The Village Project

The Village Project is an intensive case management-based intervention that harnesses peer navigation and integrated behavioral health services to improve the health outcomes of young Black gay, bisexual, and men who have sex with men. The intervention addresses social risk factors to improve health outcomes via enhanced social support systems. The Village Project uses a case manager, a peer patient navigator, a behavioral health counselor, and a client advocate to facilitate improvements in linkage to care, retention to care, access to behavioral health services, and viral suppression. This nine-month intervention was implemented by Parkland Health & Hospital System as part of a Ryan White HIV/AIDS Program (RWHAP) Part F Special Projects of National Significance (SPNS) initiative. The Village Project was associated with increased retention in care and viral suppression.

Dallas, TX

Implementation Guide
Emerging intervention
Emerging intervention
Icon for Intervention Type
Support service delivery model; Clinical service delivery model
Icon for HIV Care Continuum
Retention in HIV medical care; Viral suppression
Icon for Focus Population
Black gay and bisexual men; Youth ages 13 to 24; Young adults ages 25 to 34; Black/African American people
Icon for Priority Funding
Icon for Setting
Hospital or hospital-based clinic; RWHAP-funded clinic or organization
Need Addressed

Linkage to care and viral suppression are lowest among young  gay, bisexual, and men who have sex with men, and all HIV care and treatment outcomes are least favorable for Black males.1 Tailoring strategies that are culturally attuned and reflective of the experience of Black  gay, bisexual, and men who have sex with men can reduce barriers to accessing HIV care, and ultimately improve rates of viral suppression. Drawing on both anecdotal evidence and quantitative data, Parkland Health & Hospital System decided to pair intensive case management with a peer navigator and a behavioral health counselor, along with existing primary medical care, to more effectively engage Black  gay, bisexual, and men who have sex with men, and help address the stigma, depression, and anxiety that can go along with a new HIV diagnosis or seeking care at a known HIV clinic.

Core Elements
Comprehensive acuity and other assessments

The enrollment process includes a comprehensive acuity scale assessment to document needs and inform care goals. Along with this acuity scale assessment that was administered every 90 days, the Substance Abuse and Mental Illness Symptoms Screener (SAMISS), and a Knowledge, Attitude & Practice (KAP) + Group Engagement Measure (GEM) assessment were used to gauge status and progress towards each client’s behavioral health goals.

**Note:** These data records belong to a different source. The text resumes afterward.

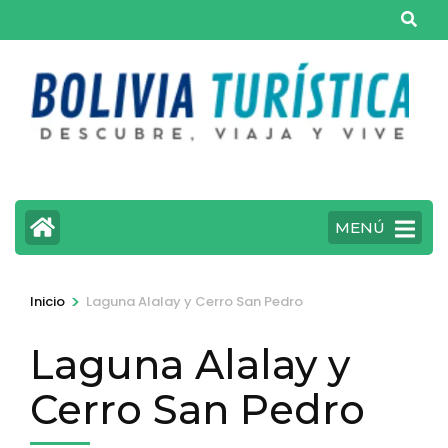
Saltar
al
contenido
(presiona
la
tecla
Intro)
MENÚ
>
Inicio
Laguna Alalay y Cerro San Pedro
Laguna Alalay y
Cerro San Pedro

Intensive case management combined with peer navigation

Clients received weekly in-person and virtual visits from a team consisting of a dedicated case manager, a peer patient navigator, and a client advocate for the first six months of the intervention, followed by monthly contact for three additional months through the transition to standard care management. The team used various modes of communication including telephone (a Village Project-specific line), text messaging, and Zoom to best meet the needs of each client, while maintaining the protocols of a large hospital system. The case manager and the peer patient navigator scheduled and documented all upcoming appointments with clients via Parkland’s electronic medical record. This schedule noted whether the contact was in-person or virtual, as well as the purpose of the contact, which helped the frontline team manage their caseloads and assisted with maintaining client expectations.

Multidisciplinary case conferencing

A multi-disciplinary case conference was created to improve care coordination and to better identify and bridge gaps in care. The case conference was a weekly meeting with all care team members, during which the team discussed how to improve clients' engagement in care. This conference rotated providers to allow fresh perspectives. Comprehensive notes were shared with other care team members. The dedicated case conference enabled innovation, improved communication among the care team, and ultimately better integrated services, while reducing duplication of effort. The multidisciplinary case conferences enabled staff to coordinate care and work together to assess and support clients through their journey along the HIV care continuum.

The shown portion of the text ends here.